Fall flavors are something many of us look forward to at Thanksgiving, but it can be tough to combine nutritious with delicious! We always try.

At our Signature Retreat in early October, we served this salad along with my roasted tomato and herbed goat cheese quiche. It was a change from the usual simple arugula salad I serve–a request made by my sous chef and retreat manager, Sophie (she’s the best!). While she admits the goat cheese for the rosettes really needs to be piped on, it’s worth the effort for the presentation!

As with most salads, substitutions are no fuss here. Pecans for walnuts? Adding dried apricots or cranberries? Maybe some crispy pancetta? You know your family–and your pantry–best. Let me know if you give this one a try, and send me a photo!

Xo,

Rachael

For the Dressing

1 tablespoon whole grain, Dijon mustard

1 tablespoon unpasteurized apple cider vinegar

1 teaspoon balsamic vinegar

2 tablespoons fresh orange juice

1 teaspoon fresh lemon juice

1 to 2 tablespoons Heirloom Springs raw honey

1/4 teaspoon see salt + more to taste

Fresh cracked pepper

1/4 cup extra virgin olive oil + a little extra

For the Rosette

Apple peeler ( I used my spiralizer)

1 Raw, peeled butternut squash

4oz room temp herbed goat cheese

Piping bag or ziplock bag


For the Salad

Washed and tightly chopped kale with stalks removed

Chopped pecans

Dried cherries

To make the rosettes: Preheat the oven to 425º. Gently peel the squash so it catches in a ribbon form. Ideally each rosette would be 2 layers thick. Once you have separated each rosette, toss gently with salt, pepper and olive oil. Next, place your rosettes on a sheet pan or, if you have a mini muffin tin I found that to work really well to help them hold their flower shape. Pop them in the oven for 20 minutes, checking every 5 minutes after until the squash is cooked through and lightly crispy but not charred.

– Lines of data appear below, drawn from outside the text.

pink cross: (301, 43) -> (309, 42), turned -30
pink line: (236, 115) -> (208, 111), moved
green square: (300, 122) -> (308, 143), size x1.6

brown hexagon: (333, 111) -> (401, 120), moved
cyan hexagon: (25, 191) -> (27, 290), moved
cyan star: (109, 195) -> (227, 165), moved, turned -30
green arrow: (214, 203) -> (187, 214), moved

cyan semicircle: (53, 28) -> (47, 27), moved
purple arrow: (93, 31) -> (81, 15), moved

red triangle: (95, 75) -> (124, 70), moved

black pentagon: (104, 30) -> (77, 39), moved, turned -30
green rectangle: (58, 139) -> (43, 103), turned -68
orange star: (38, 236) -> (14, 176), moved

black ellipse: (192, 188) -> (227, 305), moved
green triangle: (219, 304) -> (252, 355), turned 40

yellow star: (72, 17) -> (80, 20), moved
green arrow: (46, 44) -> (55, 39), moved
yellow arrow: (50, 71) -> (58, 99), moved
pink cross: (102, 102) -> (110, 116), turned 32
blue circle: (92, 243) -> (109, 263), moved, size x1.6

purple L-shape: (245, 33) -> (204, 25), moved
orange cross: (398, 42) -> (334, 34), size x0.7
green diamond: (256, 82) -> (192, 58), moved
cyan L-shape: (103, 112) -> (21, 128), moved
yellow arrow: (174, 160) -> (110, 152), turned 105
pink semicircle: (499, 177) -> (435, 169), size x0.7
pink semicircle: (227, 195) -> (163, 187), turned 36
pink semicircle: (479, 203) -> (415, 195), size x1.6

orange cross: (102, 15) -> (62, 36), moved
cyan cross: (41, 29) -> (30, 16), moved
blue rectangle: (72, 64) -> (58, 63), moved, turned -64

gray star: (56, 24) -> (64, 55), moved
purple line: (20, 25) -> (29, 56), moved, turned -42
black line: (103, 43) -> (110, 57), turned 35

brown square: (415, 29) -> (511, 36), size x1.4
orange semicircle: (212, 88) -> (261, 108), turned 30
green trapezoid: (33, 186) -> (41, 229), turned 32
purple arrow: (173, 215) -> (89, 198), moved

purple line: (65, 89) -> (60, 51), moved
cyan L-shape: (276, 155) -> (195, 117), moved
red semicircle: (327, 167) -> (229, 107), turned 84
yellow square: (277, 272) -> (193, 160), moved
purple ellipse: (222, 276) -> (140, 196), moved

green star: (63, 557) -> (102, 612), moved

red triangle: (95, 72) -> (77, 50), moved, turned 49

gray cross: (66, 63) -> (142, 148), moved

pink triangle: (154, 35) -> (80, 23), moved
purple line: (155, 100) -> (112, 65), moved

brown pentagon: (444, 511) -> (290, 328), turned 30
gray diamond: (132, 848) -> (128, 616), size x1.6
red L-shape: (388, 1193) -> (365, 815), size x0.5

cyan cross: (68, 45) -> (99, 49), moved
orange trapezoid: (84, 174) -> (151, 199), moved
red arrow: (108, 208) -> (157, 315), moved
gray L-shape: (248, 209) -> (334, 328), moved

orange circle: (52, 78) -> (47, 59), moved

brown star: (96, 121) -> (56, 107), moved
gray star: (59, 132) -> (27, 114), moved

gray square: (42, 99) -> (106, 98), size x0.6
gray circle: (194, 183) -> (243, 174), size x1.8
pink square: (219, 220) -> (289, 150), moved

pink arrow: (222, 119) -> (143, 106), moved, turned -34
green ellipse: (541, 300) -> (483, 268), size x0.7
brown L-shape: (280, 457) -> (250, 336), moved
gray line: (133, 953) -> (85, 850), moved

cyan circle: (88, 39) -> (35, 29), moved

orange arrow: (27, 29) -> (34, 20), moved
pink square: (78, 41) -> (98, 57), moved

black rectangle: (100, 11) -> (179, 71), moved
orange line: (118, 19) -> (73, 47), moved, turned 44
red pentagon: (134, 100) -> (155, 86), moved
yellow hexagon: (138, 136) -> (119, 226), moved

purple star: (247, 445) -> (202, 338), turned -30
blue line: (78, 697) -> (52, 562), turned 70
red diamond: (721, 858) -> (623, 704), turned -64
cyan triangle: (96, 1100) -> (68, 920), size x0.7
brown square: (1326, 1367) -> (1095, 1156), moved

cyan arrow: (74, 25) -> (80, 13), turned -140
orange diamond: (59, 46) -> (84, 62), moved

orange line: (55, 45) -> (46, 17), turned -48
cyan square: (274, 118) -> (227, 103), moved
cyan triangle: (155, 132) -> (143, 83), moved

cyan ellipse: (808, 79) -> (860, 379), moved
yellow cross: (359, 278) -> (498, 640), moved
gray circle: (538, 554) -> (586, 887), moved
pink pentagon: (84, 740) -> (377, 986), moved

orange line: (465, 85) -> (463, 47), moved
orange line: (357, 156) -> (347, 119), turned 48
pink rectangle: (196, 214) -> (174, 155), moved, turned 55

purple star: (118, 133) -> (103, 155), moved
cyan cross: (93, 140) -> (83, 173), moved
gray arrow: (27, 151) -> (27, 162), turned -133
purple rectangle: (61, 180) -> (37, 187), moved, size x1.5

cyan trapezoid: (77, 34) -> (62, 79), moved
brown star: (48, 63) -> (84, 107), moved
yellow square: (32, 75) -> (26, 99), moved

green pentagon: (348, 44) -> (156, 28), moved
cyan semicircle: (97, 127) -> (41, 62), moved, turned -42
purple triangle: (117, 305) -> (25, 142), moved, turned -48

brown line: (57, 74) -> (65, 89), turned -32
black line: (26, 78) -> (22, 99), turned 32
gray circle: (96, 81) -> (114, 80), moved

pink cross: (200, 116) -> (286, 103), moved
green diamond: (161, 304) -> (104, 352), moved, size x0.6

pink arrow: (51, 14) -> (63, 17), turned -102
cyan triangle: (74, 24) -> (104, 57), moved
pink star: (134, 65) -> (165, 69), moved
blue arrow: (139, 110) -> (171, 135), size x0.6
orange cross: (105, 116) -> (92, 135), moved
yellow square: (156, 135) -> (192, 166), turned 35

While the squash bakes, mix the goat cheese to a pipable consistency. You may need to add a little olive oil. If you don’t have herbed goat cheese on hand, use dry or fresh (first choice always) herbs to taste. Once the goat cheese is evenly mixed, spoon carefully into a piping bag or plastic bag. Wait until just before piping to cut off the corner of the bag! Remove rosettes from pan. In a swirling motion, pipe the goat cheese into the center of each. The rosette should have enough structure to be (carefully) picked up by hand without falling apart.

To Assemble: Place your washed, thoroughly dried and tightly chopped kale with stalks removed into a large salad bowl. Grind a little pink salt and dress with a little extra olive oil, mix thoroughly, roughing up the kale a bit. This will help the kale to soften and be ready to absorb the dressing. After a couple of minutes of mixing add your chopped pecans, dried cherries, a little dressing at a time until you have reached your desired amount, plenty of fresh cracked pepper and plate the salad. Add the rosettes for a beautiful, delicious finish!